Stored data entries
((

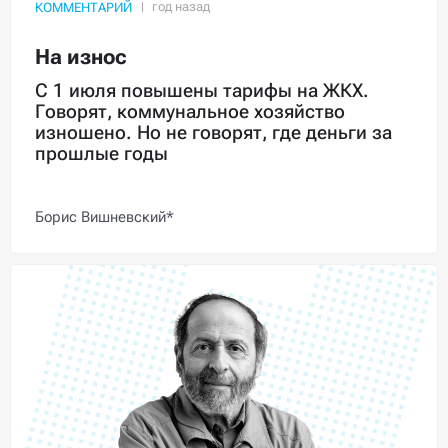
КОММЕНТАРИЙ
На износ
С 1 июля повышены тарифы на ЖКХ.
Говорят, коммунальное хозяйство
изношено. Но не говорят, где деньги за
прошлые годы
Борис Вишневский*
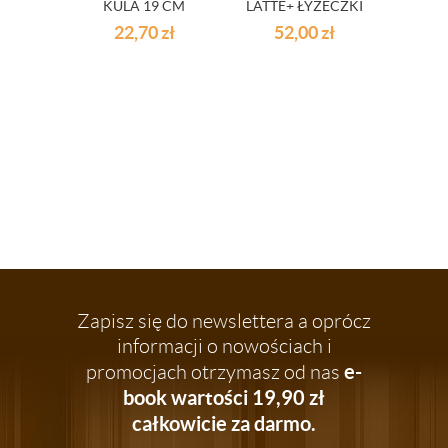
KULA 19 CM
LATTE+ ŁYŻECZKI
S
SUMM
22,70
zł
52,00
zł
6
Zapisz się do newslettera a oprócz
informacji o nowościach i
e-
promocjach otrzymasz od nas
book wartości 19,90 zł
całkowicie za darmo.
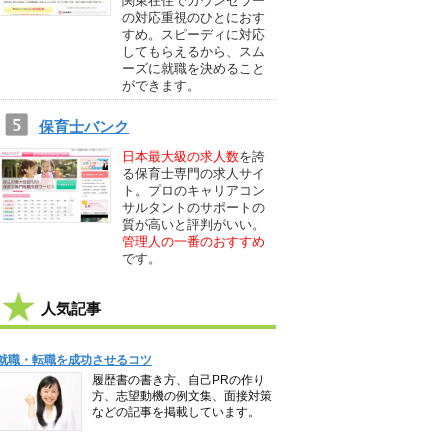
関東在住でカウンセラー
の対応重視のひとにおす
すめ。スピーディに対応
してもらえるから、スム
ーズに就職を決めること
ができます。
保育士バンク
日本最大級の求人数
を誇
る保育士専門の求人サイ
ト。プロのキャリアコン
サルタントのサポートの
質が高いと評判がいい。
管理人の一番のおすすめ
です。
人気記事
就職・転職を成功させるコツ
履歴書の書き方、自己PRの作り
方、志望動機の例文集、面接対策
などの記事を掲載しています。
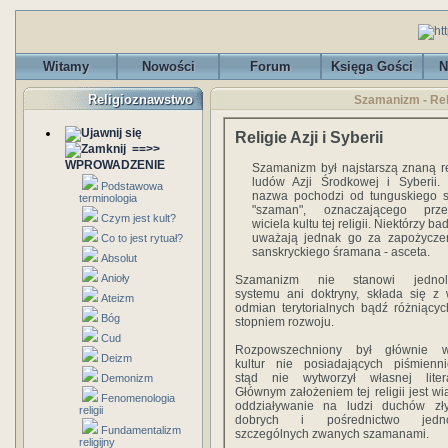
Witamy
Nowości
Forum
Księga Gości
N
Religioznawstwo
Szamanizm - Reli
Religie Azji i Syberii
==>>
WPROWADZENIE
Szamanizm był najstarszą znaną re
ludów Azji Środkowej i Syberii.
Podstawowa
nazwa pochodzi od tunguskiego 
terminologia
"szaman", oznaczającego przed
Czym jest kult?
wiciela kultu tej religii. Niektórzy b
uważają jednak go za zapożycze
Co to jest rytuał?
sanskryckiego śramana - asceta.
Absolut
Anioły
Szamanizm nie stanowi jednoli
systemu ani doktryny, składa się z 
Ateizm
odmian terytorialnych bądź różniącyc
Bóg
stopniem rozwoju.
Cud
Rozpowszechniony był głównie w
Deizm
kultur nie posiadających piśmienni
stąd nie wytworzył własnej litera
Demonizm
Głównym założeniem tej religii jest wi
Fenomenologia
oddziaływanie na ludzi duchów zł
religii
dobrych i pośrednictwo jedno
Fundamentalizm
szczególnych zwanych szamanami.
religijny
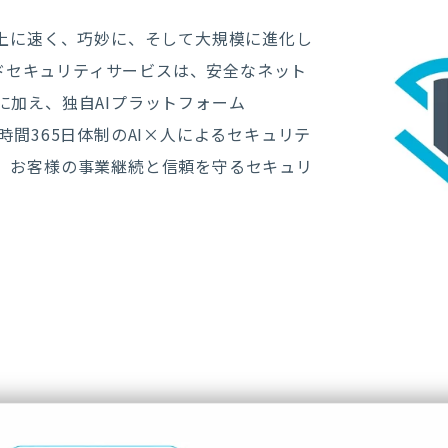
以上に速く、巧妙に、そして大規模に進化し
ジドセキュリティサービスは、安全なネット
に加え、独自AIプラットフォーム
24時間365日体制のAI×人によるセキュリテ
、お客様の事業継続と信頼を守るセキュリ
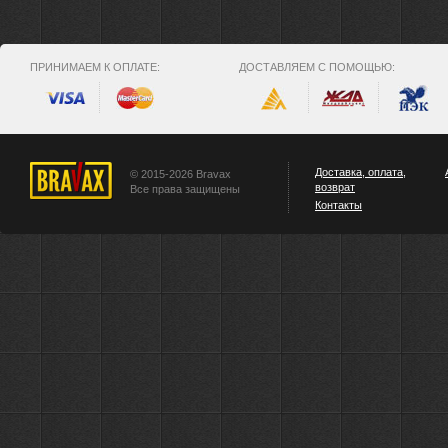
ПРИНИМАЕМ К ОПЛАТЕ:
ДОСТАВЛЯЕМ С ПОМОЩЬЮ:
Доставка, оплата,
© 2015-2026 Bravax
возврат
Все права защищены
Контакты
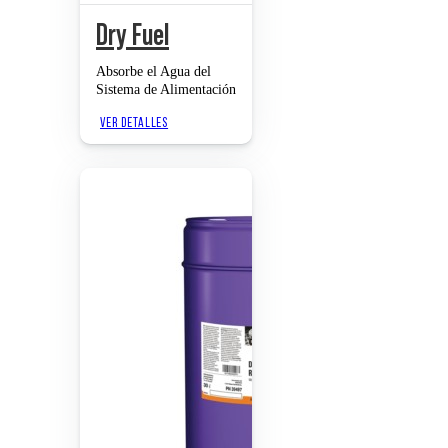
Dry Fuel
Absorbe el Agua del
Sistema de Alimentación
VER DETALLES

))

* WHAT THIS TASK INVOLVES
Your copy of the data above should match it exactly, apart from the images.

* ANSWER TO THE PROBLEM
КОММЕНТАРИЙ
На износ
С 1 июля повышены тарифы на ЖКХ.
Говорят, коммунальное хозяйство
изношено. Но не говорят, где деньги за
прошлые годы
Борис Вишневский*
KULA 19 CM
LATTE+ ŁYŻECZKI
S
SUMM
22,70
zł
52,00
zł
6
Zapisz się do newslettera a oprócz
informacji o nowościach i
e-
promocjach otrzymasz od nas
book wartości 19,90 zł
całkowicie za darmo.
関東在住でカウンセラー
の対応重視のひとにおす
すめ。スピーディに対応
してもらえるから、スム
ーズに就職を決めること
ができます。
保育士バンク
日本最大級の求人数
を誇
る保育士専門の求人サイ
ト。プロのキャリアコン
サルタントのサポートの
質が高いと評判がいい。
管理人の一番のおすすめ
です。
人気記事
就職・転職を成功させるコツ
履歴書の書き方、自己PRの作り
方、志望動機の例文集、面接対策
などの記事を掲載しています。
Witamy
Nowości
Forum
Księga Gości
N
Religioznawstwo
Szamanizm - Reli
Religie Azji i Syberii
==>>
WPROWADZENIE
Szamanizm był najstarszą znaną re
ludów Azji Środkowej i Syberii.
Podstawowa
nazwa pochodzi od tunguskiego 
terminologia
"szaman", oznaczającego przed
Czym jest kult?
wiciela kultu tej religii. Niektórzy b
uważają jednak go za zapożycze
Co to jest rytuał?
sanskryckiego śramana - asceta.
Absolut
Anioły
Szamanizm nie stanowi jednoli
systemu ani doktryny, składa się z 
Ateizm
odmian terytorialnych bądź różniącyc
Bóg
stopniem rozwoju.
Cud
Rozpowszechniony był głównie w
Deizm
kultur nie posiadających piśmienni
stąd nie wytworzył własnej litera
Demonizm
Głównym założeniem tej religii jest wi
Fenomenologia
oddziaływanie na ludzi duchów zł
religii
dobrych i pośrednictwo jedno
Fundamentalizm
szczególnych zwanych szamanami.
religijny
以上に速く、巧妙に、そして大規模に進化し
ジドセキュリティサービスは、安全なネット
に加え、独自AIプラットフォーム
24時間365日体制のAI×人によるセキュリテ
、お客様の事業継続と信頼を守るセキュリ
ПРИНИМАЕМ К ОПЛАТЕ:
ДОСТАВЛЯЕМ С ПОМОЩЬЮ:
Доставка, оплата,
© 2015-2026 Bravax
возврат
Все права защищены
Контакты
Dry Fuel
Absorbe el Agua del
Sistema de Alimentación
VER DETALLES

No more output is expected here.